Das weltweite Laboratorium

Vor 90 Jahren wurde der geniale Gedanke umgesetzt, wichtige Künste zu bündeln.

Weimar. In einer spektakulären Sonderschau mit 1200 Leihgaben aus aller Welt erinnert die Klassik Stiftung Weimar unter dem Titel "Das Bauhaus kommt aus Weimar" an 90 Jahre Bauhaus. Am 1.April 1919 hatte der Architekt Walter Gropius die wohl bedeutendste Architektur- und Designschule des 20. Jahrhunderts in Weimar gegründet, dessen Idee der Einheit von Kunst und Technik bis in die Gegenwart wirkt.

"Wir wollen ein Zeichen setzen, dass Weimar die Wiege und das Pflanzbeet des Bauhauses gewesen war", sagte Stiftungspräsident Hellmut Seemann. "Und diesen Anspruch wollen wir nicht wieder aufgeben." Bis zum 5. Juli sind an fünf Orten wie dem Goethe-Nationalmuseum neben Gemälden von Feininger, Itten, Klee, Kandinsky und Moholy-Nagy Designklassiker wie die Stahlmöbel von Marcel Breuer oder die Bauhaus-Wiege von Peter Kehler zu sehen.

"Wir haben zuletzt im Stundentakt Kuriere aus Madrid, Rom, Paris, New York und vielen deutschen Museen mit Leihgaben empfangen", sagt Gerda Wendermann, Kuratorin des Ausstellungsteils Freie Kunst, Farben- und Metamorphosenlehre.

Paul Klees 1925 entstandenes "Maibild" habe das Metropolitan Museum of Art in New York seit 20 Jahren nicht mehr ausgeliehen. "Das zeigt die Bedeutung, die die Museen und Galerien dem Ursprungsort beimessen."

Seit Mitte der 1990er Jahre habe es nicht mehr eine derart umfassende Retrospektive gegeben, ergänzte Annemarie Jaeggi, Direktorin des Bauhaus-Archivs Berlin, das 230 Objekte zur Verfügung stellt. "Zum ersten Mal haben wir den ,Afrikanischen Stuhl’ ausgeliehen." Das Erstlingswerk von Marcel Breuer und der Weberin Gunta Stölzl war verschollen und tauchte vor fünf Jahren aus Privatbesitz aus.

Ohne die Leihgaben aus Berlin und dem Bauhaus Dessau wäre die Ausstellung nicht zu realisieren gewesen, weiß Seemann.

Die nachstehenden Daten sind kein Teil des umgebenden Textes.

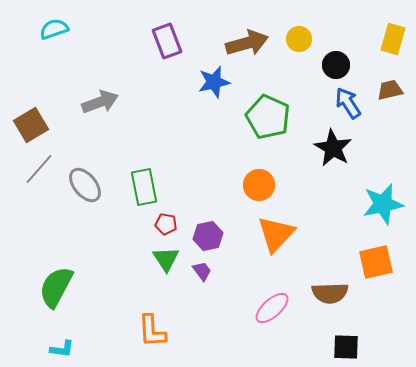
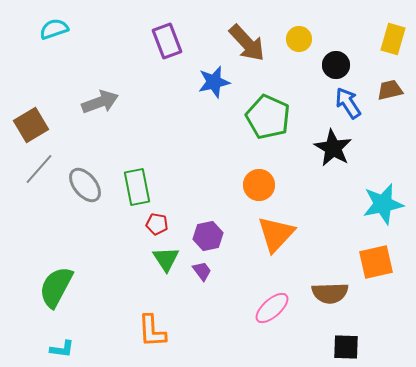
brown arrow: rotated 63 degrees clockwise
green rectangle: moved 7 px left
red pentagon: moved 9 px left
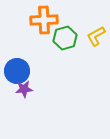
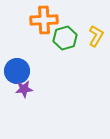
yellow L-shape: rotated 150 degrees clockwise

Berlin und New York werden im Sommer und Herbst mit weiteren großen Jubiläums-Ausstellungen aufwarten. "In gewisser Weise machen wir 2009 nichts anderes, als was das Bauhaus von 1919 an selbst getan hat: Es ging von Weimar über Dessau nach Berlin und von dort aus in alle Welt, besonders nach New York."

Auch in Dessau wird mit Workshops, Symposien und Ausstellungen, mit Film, Theater und Tanz das Jubiläum gefeiert. Eine Schau zeigt Originalfilme über das Schaffen von Walter Gropius (1883-1969) und seinen berühmten Kollegen. Eine internationale Sommerschule thematisiert die Bauhausbauten in Dessau-Roßlau. Beim Tanz- und Performancefestival "Figurenräume - Raumfiguren" werden Künstler verschiedener Sparten erwartet.

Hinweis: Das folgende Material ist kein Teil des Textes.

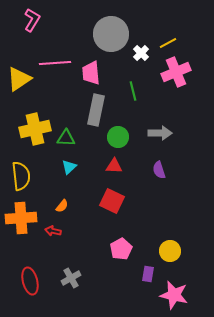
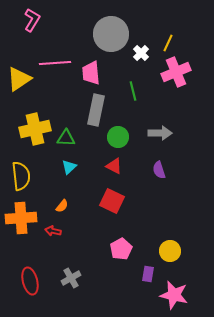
yellow line: rotated 36 degrees counterclockwise
red triangle: rotated 24 degrees clockwise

Weimar als Laboratorium des Bauhauses darzustellen, ist Ziel der Thüringer Ausstellungsmacher. In der Stadt wurde vorausgedacht, was am Ende weltweite Akzeptanz erlangte. Ein weiterer Schwerpunkt sind die Bezugspunkte der Bauhäusler zur Weimarer Klassik mit Goethe und Schiller. Bauhaus-Gründer Gropius war fasziniert vom universalen Denken Goethes.

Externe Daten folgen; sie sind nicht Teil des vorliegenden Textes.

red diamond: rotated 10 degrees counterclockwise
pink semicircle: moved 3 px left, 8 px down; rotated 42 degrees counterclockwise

Seine Farbenlehre und Auffassung zur Morphologie beeinflusste Bauhaus-Meister. Schillers Auffassungen vom Spieltrieb des Menschen wiederum hatten große Bedeutung für die Arbeit, Feste und Spiele der Bauhäusler. Zu entdecken ist dies im Schiller-Museum. Das Neue Museum gibt Einblick in die Metallwerkstatt, Tischlerei, Weberei und in die Buchbinderei.

Im Haus am Horn, dem ersten architektonischen Zeugnis des Bauhauses, wird die Geschichte des Hauses vorgestellt, an dem alle Werkstätten beteiligt waren. Und im leergeräumten Bauhaus-Museum können sich die Besucher mit Film und großflächigem Comic an den Wänden über das turbulente Jahr 1919 informieren, als die kleine Stadt mit der verfassungsgebenden Versammlung der Weimarer Republik und der Gründung des Bauhauses als Gegenpart der bürgerlichen Kunstakademien im Blickpunkt stand.